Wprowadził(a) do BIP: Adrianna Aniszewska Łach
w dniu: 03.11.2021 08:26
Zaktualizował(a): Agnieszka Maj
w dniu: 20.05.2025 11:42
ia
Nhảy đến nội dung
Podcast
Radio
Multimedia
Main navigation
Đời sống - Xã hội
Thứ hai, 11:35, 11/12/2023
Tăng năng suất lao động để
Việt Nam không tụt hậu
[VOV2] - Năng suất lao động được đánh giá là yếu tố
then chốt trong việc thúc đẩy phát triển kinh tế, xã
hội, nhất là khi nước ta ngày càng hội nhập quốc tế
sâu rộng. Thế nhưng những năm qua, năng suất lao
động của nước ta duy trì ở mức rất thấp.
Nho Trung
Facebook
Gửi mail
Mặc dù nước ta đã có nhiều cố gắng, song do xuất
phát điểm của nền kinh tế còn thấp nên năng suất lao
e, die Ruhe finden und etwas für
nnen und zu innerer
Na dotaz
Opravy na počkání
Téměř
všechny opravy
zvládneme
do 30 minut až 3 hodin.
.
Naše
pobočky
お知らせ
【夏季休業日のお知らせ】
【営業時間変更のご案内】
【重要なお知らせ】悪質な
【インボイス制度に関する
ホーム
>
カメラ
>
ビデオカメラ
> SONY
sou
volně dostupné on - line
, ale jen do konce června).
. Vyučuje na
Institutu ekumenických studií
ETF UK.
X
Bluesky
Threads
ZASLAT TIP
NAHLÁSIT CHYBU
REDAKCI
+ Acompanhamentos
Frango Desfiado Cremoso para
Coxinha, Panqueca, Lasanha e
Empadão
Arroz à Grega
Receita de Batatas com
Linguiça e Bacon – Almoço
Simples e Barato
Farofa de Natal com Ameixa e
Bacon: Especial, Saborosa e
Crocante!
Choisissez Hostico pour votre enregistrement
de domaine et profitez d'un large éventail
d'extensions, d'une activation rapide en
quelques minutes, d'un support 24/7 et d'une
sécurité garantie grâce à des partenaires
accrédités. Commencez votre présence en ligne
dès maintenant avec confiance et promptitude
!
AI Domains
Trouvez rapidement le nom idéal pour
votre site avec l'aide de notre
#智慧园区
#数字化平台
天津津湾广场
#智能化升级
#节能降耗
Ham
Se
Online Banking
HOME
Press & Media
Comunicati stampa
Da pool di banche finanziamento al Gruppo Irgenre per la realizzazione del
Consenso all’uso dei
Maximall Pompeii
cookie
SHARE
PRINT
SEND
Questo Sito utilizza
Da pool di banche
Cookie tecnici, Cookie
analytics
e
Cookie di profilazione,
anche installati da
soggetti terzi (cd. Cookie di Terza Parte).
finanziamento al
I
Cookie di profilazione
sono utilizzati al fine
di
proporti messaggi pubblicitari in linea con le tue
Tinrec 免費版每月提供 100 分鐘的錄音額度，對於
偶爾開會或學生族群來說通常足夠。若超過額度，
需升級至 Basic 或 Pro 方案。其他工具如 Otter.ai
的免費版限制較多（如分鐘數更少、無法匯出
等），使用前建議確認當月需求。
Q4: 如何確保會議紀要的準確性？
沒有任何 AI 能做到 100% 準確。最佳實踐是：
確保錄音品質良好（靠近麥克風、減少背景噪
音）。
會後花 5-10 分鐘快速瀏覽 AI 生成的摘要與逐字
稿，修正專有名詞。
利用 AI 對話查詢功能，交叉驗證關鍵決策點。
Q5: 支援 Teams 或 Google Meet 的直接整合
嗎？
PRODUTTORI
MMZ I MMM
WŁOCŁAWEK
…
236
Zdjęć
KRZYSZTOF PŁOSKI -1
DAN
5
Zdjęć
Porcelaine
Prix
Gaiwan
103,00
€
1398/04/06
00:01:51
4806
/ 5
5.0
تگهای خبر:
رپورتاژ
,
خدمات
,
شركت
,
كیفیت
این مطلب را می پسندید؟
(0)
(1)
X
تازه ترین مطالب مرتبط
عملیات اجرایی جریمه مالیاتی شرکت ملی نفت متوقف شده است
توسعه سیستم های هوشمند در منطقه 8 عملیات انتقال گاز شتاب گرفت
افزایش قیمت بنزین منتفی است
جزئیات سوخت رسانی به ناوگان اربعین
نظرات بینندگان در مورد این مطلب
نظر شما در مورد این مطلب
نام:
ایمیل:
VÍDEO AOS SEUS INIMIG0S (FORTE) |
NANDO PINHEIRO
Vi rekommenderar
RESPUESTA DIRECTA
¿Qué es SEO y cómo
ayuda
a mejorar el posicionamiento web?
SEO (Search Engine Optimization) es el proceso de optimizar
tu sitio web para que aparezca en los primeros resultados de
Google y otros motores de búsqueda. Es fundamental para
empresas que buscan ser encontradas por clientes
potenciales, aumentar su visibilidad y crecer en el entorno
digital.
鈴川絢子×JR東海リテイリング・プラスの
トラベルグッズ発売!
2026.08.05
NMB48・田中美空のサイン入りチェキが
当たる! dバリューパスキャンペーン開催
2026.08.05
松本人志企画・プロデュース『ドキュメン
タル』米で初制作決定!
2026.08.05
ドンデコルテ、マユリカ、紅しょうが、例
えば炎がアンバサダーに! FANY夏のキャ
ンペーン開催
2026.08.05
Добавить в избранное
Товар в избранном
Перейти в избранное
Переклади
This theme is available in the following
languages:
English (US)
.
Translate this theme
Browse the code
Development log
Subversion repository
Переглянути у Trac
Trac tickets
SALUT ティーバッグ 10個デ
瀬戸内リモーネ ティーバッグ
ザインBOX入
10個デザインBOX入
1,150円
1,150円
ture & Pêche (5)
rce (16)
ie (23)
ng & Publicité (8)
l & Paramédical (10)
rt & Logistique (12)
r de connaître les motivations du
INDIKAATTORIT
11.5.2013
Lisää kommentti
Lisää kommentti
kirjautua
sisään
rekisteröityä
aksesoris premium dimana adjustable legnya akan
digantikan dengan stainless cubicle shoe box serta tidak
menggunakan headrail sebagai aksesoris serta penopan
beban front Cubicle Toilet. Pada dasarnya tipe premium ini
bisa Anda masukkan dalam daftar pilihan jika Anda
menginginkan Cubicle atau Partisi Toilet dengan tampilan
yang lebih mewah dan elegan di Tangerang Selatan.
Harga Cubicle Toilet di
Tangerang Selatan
───
#### [Exercise]
Looking at the records above, how many lines include "kinh"? Please give the number and nothing more.

#### [Response for this exercise]
2